In ancient history, Mayans had kings. At some stage, possibly under Spanish rule, this changed and Mayans now have queens. The queen must represent her town at a gathering of all Mayan queens, which means she must have a good grasp of local issues, national politics, Mayan culture, and be able to communicate well in both her local dialect and Spanish – the former to demonstrate knowledge of Mayan culture and the latter so she can communicate with the other queens.
I was lucky enough to be in San Pedro at the time of the election of this year’s queen. Until about ten years ago, the village council would choose a suitable girl and approach her father to ask if he would allow her to be queen for the year. The problem was finding a girl who spoke Spanish. If the father refused, the council would go to their second choice. Once a father accepted, the family would throw a huge party for all their family, friends and neighbours. My teacher recalls the many parties thrown for her older sister, who was queen for years.
Times have changed, and now the problem is finding a girl who speaks Tz’utujil, the local dialect, fluently. All children can understand it, but most don’t bother to learn the glottal stop required to properly pronounce the apostrophe, and interest in speaking Tz’utujil is flagging.
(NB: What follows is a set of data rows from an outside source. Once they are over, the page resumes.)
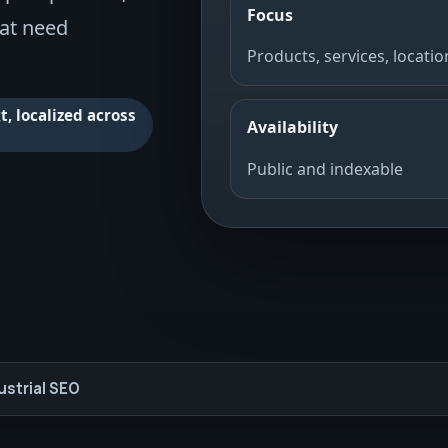
Focus
hat need
Products, services, locatio
, localized across
Availability
Public and indexable
ustrial SEO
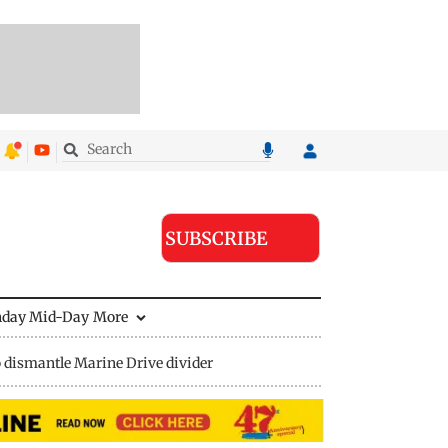
SUBSCRIBE
nday Mid-Day
More
 dismantle Marine Drive divider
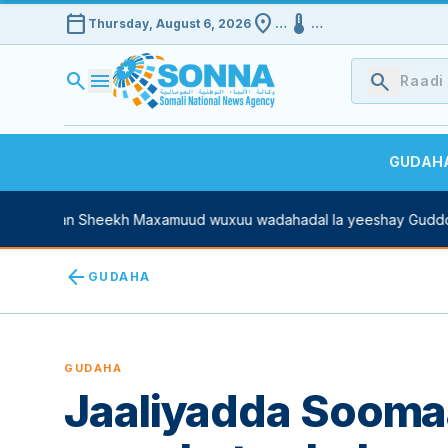
calendar_today
location_on
device_thermostat
Thursday, August 6, 2026
…
…
search
menu
search
GUDAH
 Xasan Sheekh Maxamuud wuxuu wadahadal la yeeshay Guddoomi
arrow_back
GUDAHA
GUDAHA
Jaaliyadda Soomaa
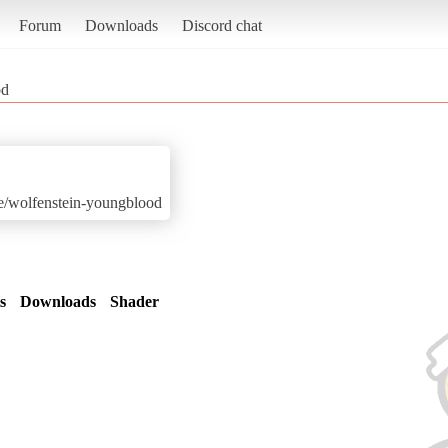
Forum
Downloads
Discord chat
od
me/wolfenstein-youngblood
s
Downloads
Shader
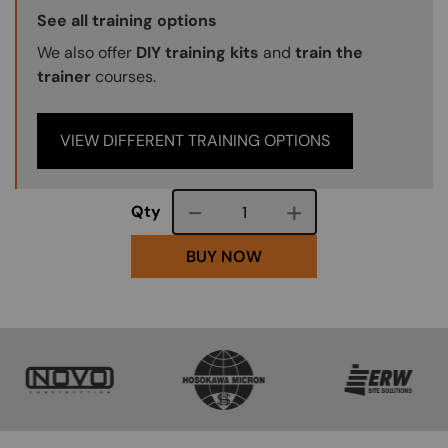
Training Options Callout
See all training options
We also offer
DIY training kits
and
train the
trainer
courses.
VIEW DIFFERENT TRAINING OPTIONS
Course quantity
Qty
BUY NOW
SVG
SVG
SVG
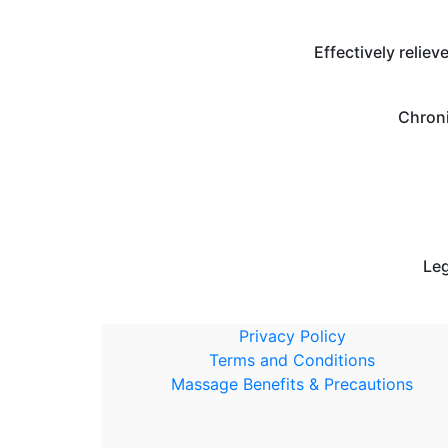
Effectively reliev
Chroni
Leg
Privacy Policy
Terms and Conditions
Massage Benefits & Precautions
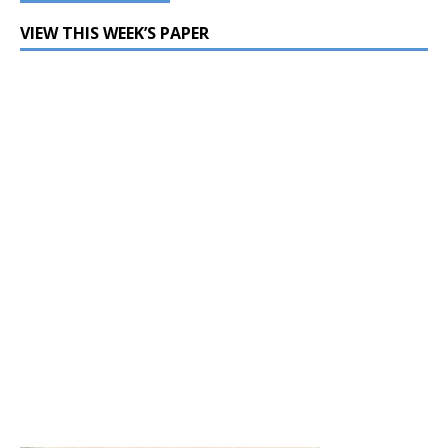
VIEW THIS WEEK’S PAPER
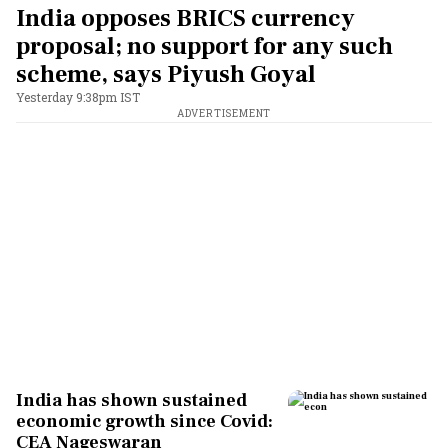
India opposes BRICS currency
proposal; no support for any such
scheme, says Piyush Goyal
Yesterday 9:38pm IST
ADVERTISEMENT
India has shown sustained
economic growth since Covid:
CEA Nageswaran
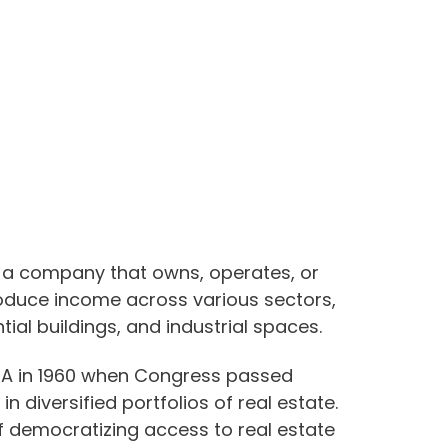
is a company that owns, operates, or
roduce income across various sectors,
ial buildings, and industrial spaces.
USA in 1960 when Congress passed
 in diversified portfolios of real estate.
f democratizing access to real estate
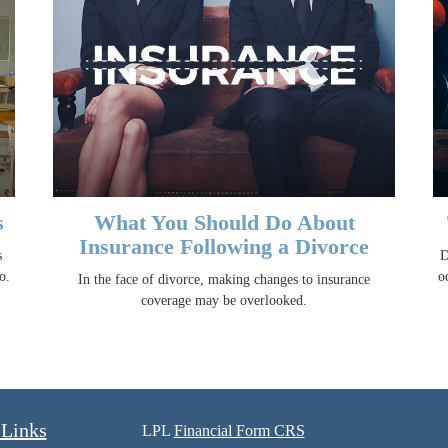
s
What You Should Do About
Insurance Following a Divorce
s
D
o.
o
In the face of divorce, making changes to insurance
coverage may be overlooked.
 Links
LPL
Financial Form CRS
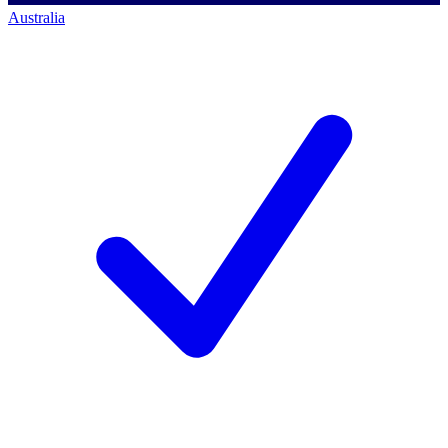
Australia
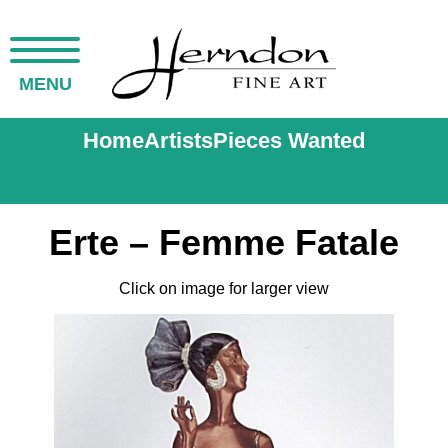
MENU
Home
Artists
Pieces Wanted
Erte – Femme Fatale
Click on image for larger view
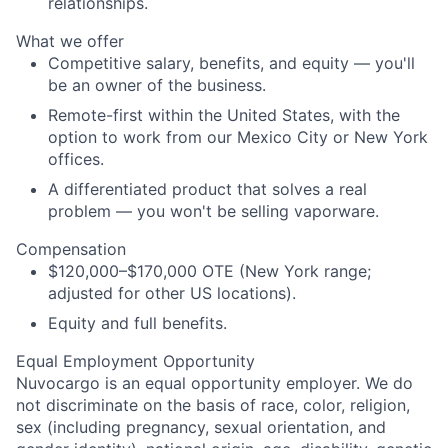
relationships.
What we offer
Competitive salary, benefits, and equity — you'll
be an owner of the business.
Remote-first within the United States, with the
option to work from our Mexico City or New York
offices.
A differentiated product that solves a real
problem — you won't be selling vaporware.
Compensation
$120,000–$170,000 OTE (New York range;
adjusted for other US locations).
Equity and full benefits.
Equal Employment Opportunity
Nuvocargo is an equal opportunity employer. We do
not discriminate on the basis of race, color, religion,
sex (including pregnancy, sexual orientation, and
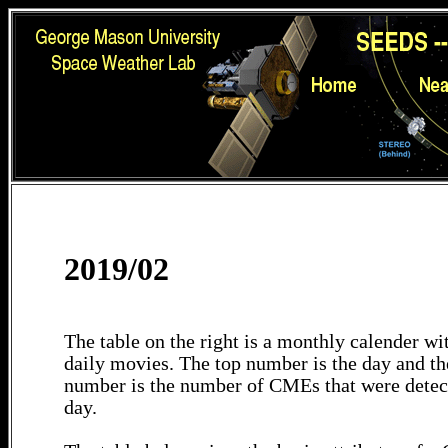
2019/02
The table on the right is a monthly calender wit
daily movies. The top number is the day and th
number is the number of CMEs that were detec
day.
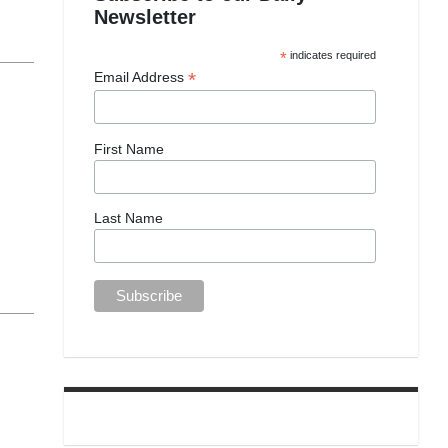
Newsletter
*
indicates required
*
Email Address
First Name
Last Name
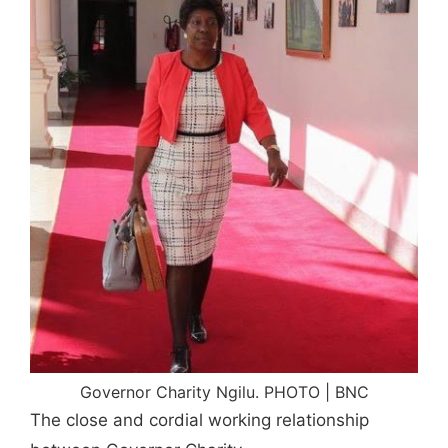
Governor Charity Ngilu. PHOTO | BNC
The close and cordial working relationship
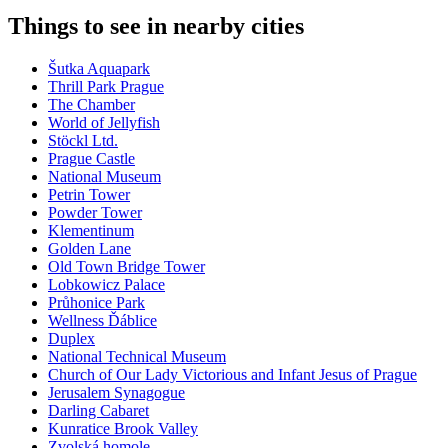
Things to see in nearby cities
Šutka Aquapark
Thrill Park Prague
The Chamber
World of Jellyfish
Stöckl Ltd.
Prague Castle
National Museum
Petrin Tower
Powder Tower
Klementinum
Golden Lane
Old Town Bridge Tower
Lobkowicz Palace
Průhonice Park
Wellness Ďáblice
Duplex
National Technical Museum
Church of Our Lady Victorious and Infant Jesus of Prague
Jerusalem Synagogue
Darling Cabaret
Kunratice Brook Valley
Zvolská homole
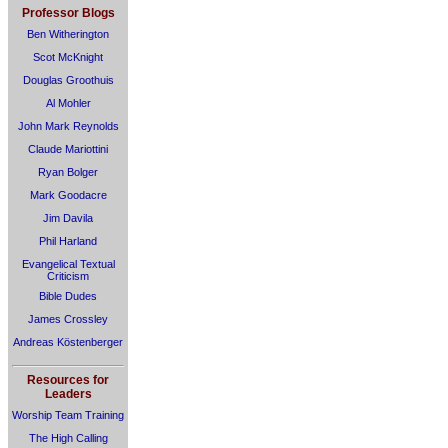
Professor Blogs
Ben Witherington
Scot McKnight
Douglas Groothuis
Al Mohler
John Mark Reynolds
Claude Mariottini
Ryan Bolger
Mark Goodacre
Jim Davila
Phil Harland
Evangelical Textual
Criticism
Bible Dudes
James Crossley
Andreas Köstenberger
Resources for
Leaders
Worship Team Training
The High Calling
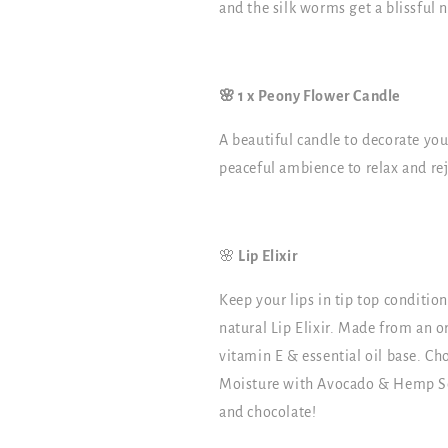
and the silk worms get a blissful n
🌸 1 x Peony Flower Candle
A beautiful candle to decorate you
peaceful ambience to relax and re
🌸
Lip Elixir
Keep your lips in tip top conditio
natural Lip Elixir. Made from an o
vitamin E & essential oil base. Ch
Moisture with Avocado & Hemp Seed
and chocolate!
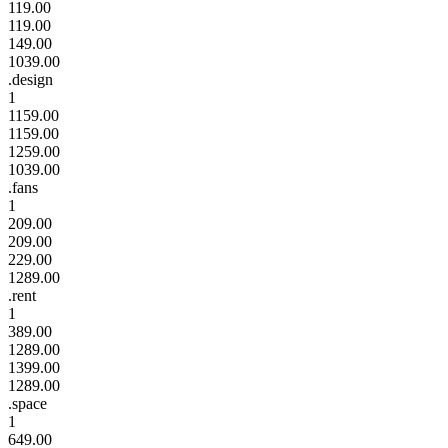
119.00
119.00
149.00
1039.00
.design
1
1159.00
1159.00
1259.00
1039.00
.fans
1
209.00
209.00
229.00
1289.00
.rent
1
389.00
1289.00
1399.00
1289.00
.space
1
649.00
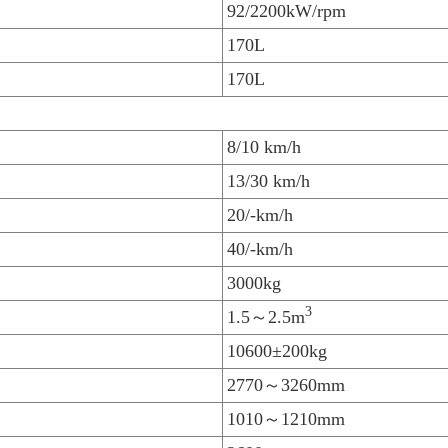
92/2200kW/rpm
170L
170L
8/10 km/h
13/30 km/h
20/-km/h
40/-km/h
3000kg
3
1.5～2.5m
10600±200kg
2770～3260mm
1010～1210mm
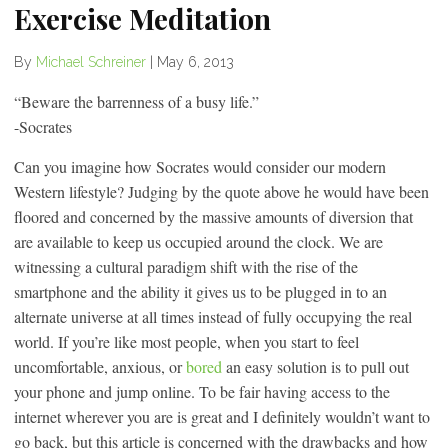
Exercise Meditation
By
Michael Schreiner
|
May 6, 2013
“Beware the barrenness of a busy life.”
-Socrates
Can you imagine how Socrates would consider our modern
Western lifestyle? Judging by the quote above he would have been
floored and concerned by the massive amounts of diversion that
are available to keep us occupied around the clock. We are
witnessing a cultural paradigm shift with the rise of the
smartphone and the ability it gives us to be plugged in to an
alternate universe at all times instead of fully occupying the real
world. If you’re like most people, when you start to feel
uncomfortable, anxious, or
bored
an easy solution is to pull out
your phone and jump online. To be fair having access to the
internet wherever you are is great and I definitely wouldn’t want to
go back, but this article is concerned with the drawbacks and how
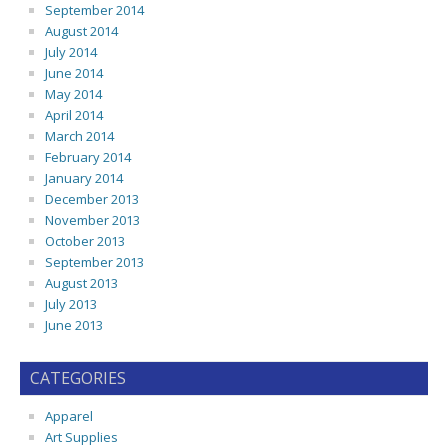
September 2014
August 2014
July 2014
June 2014
May 2014
April 2014
March 2014
February 2014
January 2014
December 2013
November 2013
October 2013
September 2013
August 2013
July 2013
June 2013
CATEGORIES
Apparel
Art Supplies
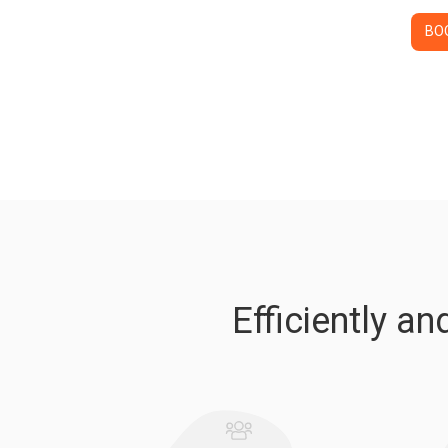
BO
Efficiently a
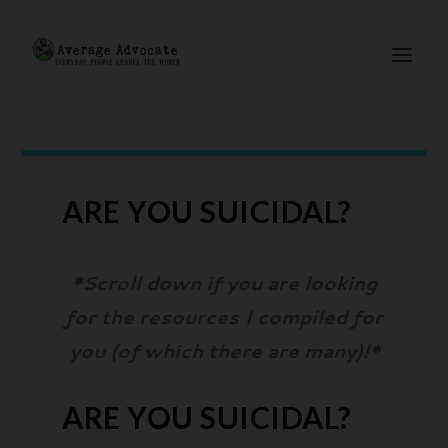
ARE YOU SUICIDAL?
*Scroll down if you are looking
for the resources I compiled for
you (of which there are many)!*
ARE YOU SUICIDAL?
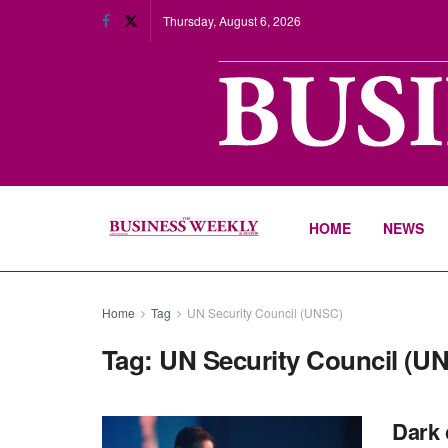
Thursday, August 6, 2026
HOME
NEWS
Home
Tag
UN Security Council (UNSC)
Tag:
UN Security Council (U
Dark 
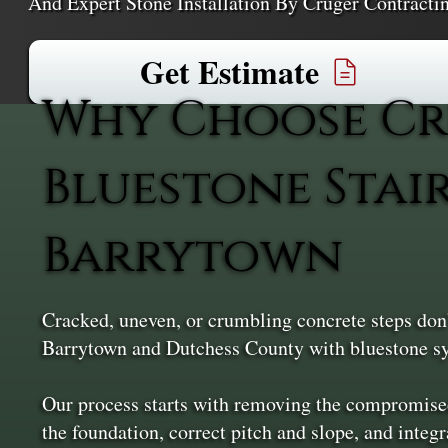
And Expert Stone Installation By Cruger Contract
Get Estimate
Why Choose Cr
Bluestone Stai
Barrytown
Cracked, uneven, or crumbling concrete steps don’
Barrytown and Dutchess County with bluestone sys
Our process starts with removing the compromised
the foundation, correct pitch and slope, and integ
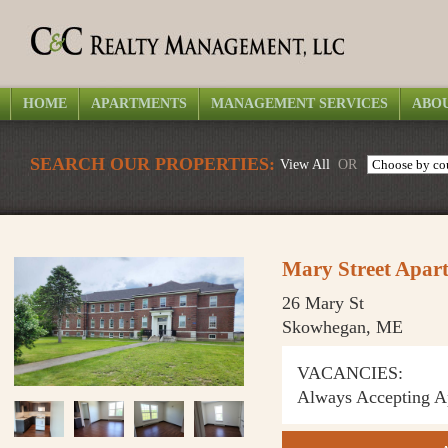
HOME
APARTMENTS
MANAGEMENT SERVICES
ABOU
SEARCH OUR PROPERTIES:
View All
OR
Mary Street Apar
26 Mary St
Skowhegan, ME
VACANCIES:
Always Accepting Ap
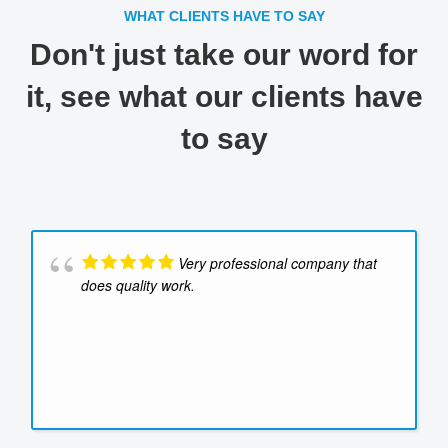
WHAT CLIENTS HAVE TO SAY
Don't just take our word for
it, see what our clients have
to say
Very professional company that
does quality work.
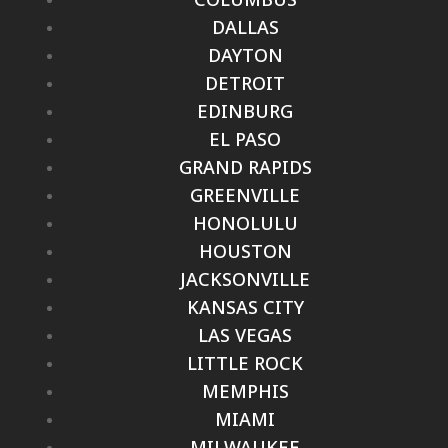
DALLAS
DAYTON
DETROIT
EDINBURG
EL PASO
GRAND RAPIDS
GREENVILLE
HONOLULU
HOUSTON
JACKSONVILLE
KANSAS CITY
LAS VEGAS
LITTLE ROCK
MEMPHIS
MIAMI
MILWAUKEE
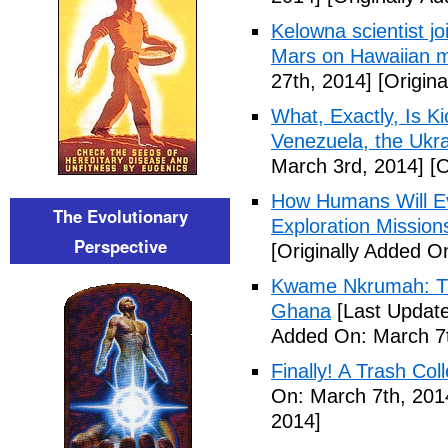
Kelowna scientist j
Mars on Hawaiian 
27th, 2014]
[Origina
What, Exactly, Is K
Venezuela, the Ukra
March 3rd, 2014]
[O
How Humans Will Ev
The Evolutionary
Exploration Mission
Perspective
[Originally Added O
Kwame Nkrumah: The
Ghana
[Last Update
Added On: March 7t
Finally! A Trash Col
On: March 7th, 201
2014]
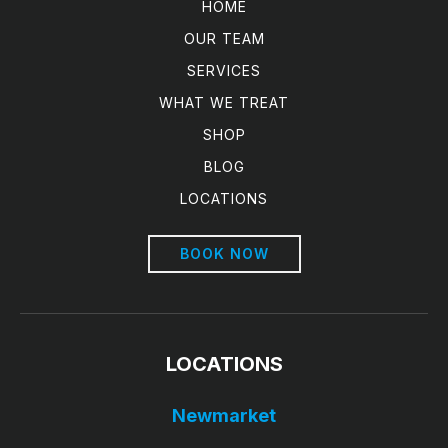
HOME
OUR TEAM
SERVICES
WHAT WE TREAT
SHOP
BLOG
LOCATIONS
BOOK NOW
LOCATIONS
Newmarket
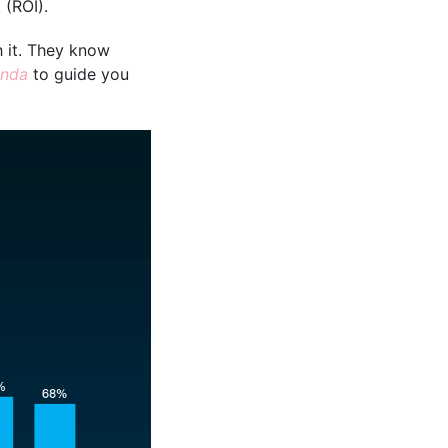
 (ROI).
h it. They know
onda
to guide you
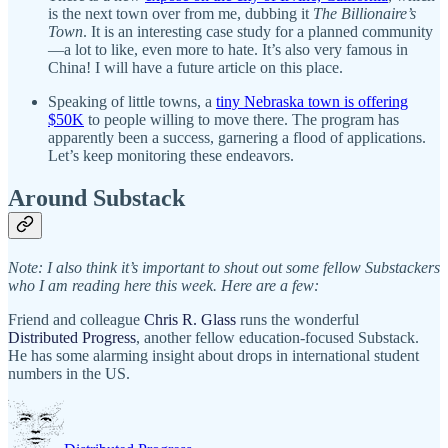
is the next town over from me, dubbing it
The Billionaire’s
Town
. It is an interesting case study for a planned community
—a lot to like, even more to hate. It’s also very famous in
China! I will have a future article on this place.
Speaking of little towns, a
tiny Nebraska town is offering
$50K
to people willing to move there. The program has
apparently been a success, garnering a flood of applications.
Let’s keep monitoring these endeavors.
Around Substack
Note: I also think it’s important to shout out some fellow Substackers
who I am reading here this week. Here are a few:
Friend and colleague
Chris R. Glass
runs the wonderful
Distributed Progress
, another fellow education-focused Substack.
He has some alarming insight about drops in international student
numbers in the US.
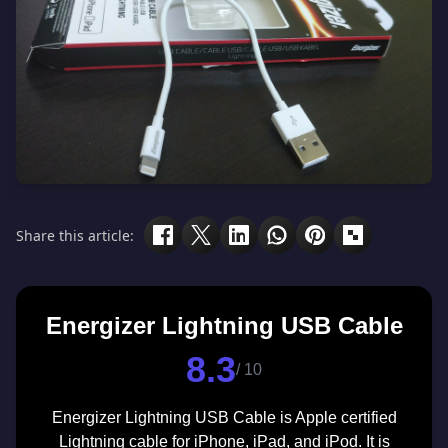
Share this article:
Energizer Lightning USB Cable
8.3
/ 10
Energizer Lightning USB Cable is Apple certified
Lightning cable for iPhone, iPad, and iPod. It is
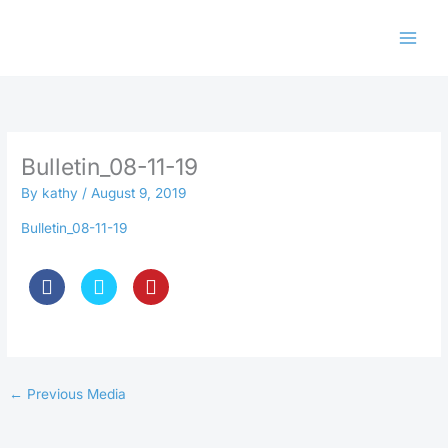
Skip
to
content
Bulletin_08-11-19
By
kathy
/
August 9, 2019
Bulletin_08-11-19
←
Previous Media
With the ubiquity of television and social media, the selection of the queen has been handed to the people. Eligible girls compete for the right to be queen in a manner somewhat like a beauty pageant – without the bikinis.
In turn, the girls demonstrate their knowledge of culture by dancing their way from the rear of the arena to the stage. Their friends and family support them in the dance, sometimes using humour to capture the audience. One performance I saw was of courting at a well, and it ended with the man throwing the reluctant girl over his shoulder and carrying her onto the stage.
Once the girls have been introduced, each then gets a turn to present her case for why she’s the best candidate. Finally, the audience is invited to pose questions to the candidates. I left at this point because I had little chance of understanding the details whether in Spanish or Tz’utujil, and because it was already 10:30pm. I believe that the queen was finally elected at 1am, and she’ll be hosting a party very soon. Unfortunately, I’ll be gone before her coronation.